- **Exercise brief**: Only the lines running from the line with "государственная аптека" to the end of the listing below should be copied, exactly, without pictures.

[[ Exercise input open ]]

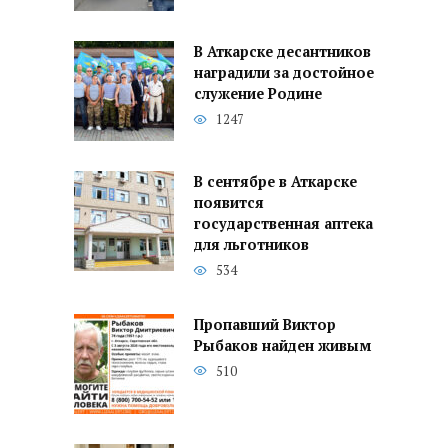
В Аткарске десантников
наградили за достойное
служение Родине
1247
В сентябре в Аткарске
появится
государственная аптека
для льготников
534
Пропавший Виктор
Рыбаков найден живым
510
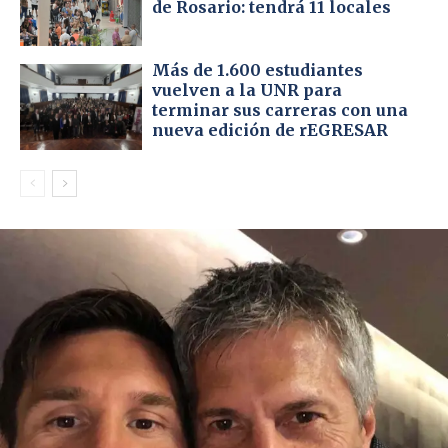
de Rosario: tendrá 11 locales
Más de 1.600 estudiantes
vuelven a la UNR para
terminar sus carreras con una
nueva edición de rEGRESAR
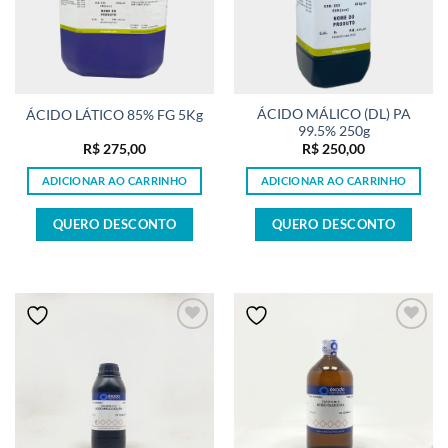
ÁCIDO MÁLICO (DL) PA
ÁCIDO LÁTICO 85% FG 5Kg
99.5% 250g
R$
275,00
R$
250,00
ADICIONAR AO CARRINHO
ADICIONAR AO CARRINHO
QUERO DESCONTO
QUERO DESCONTO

[[ Exercise input closed ]]

- **Response below**:
государственная аптека
для льготников
534
Пропавший Виктор
Рыбаков найден живым
510
de Rosario: tendrá 11 locales
Más de 1.600 estudiantes
vuelven a la UNR para
terminar sus carreras con una
nueva edición de rEGRESAR
ÁCIDO MÁLICO (DL) PA
ÁCIDO LÁTICO 85% FG 5Kg
99.5% 250g
R$
275,00
R$
250,00
ADICIONAR AO CARRINHO
ADICIONAR AO CARRINHO
QUERO DESCONTO
QUERO DESCONTO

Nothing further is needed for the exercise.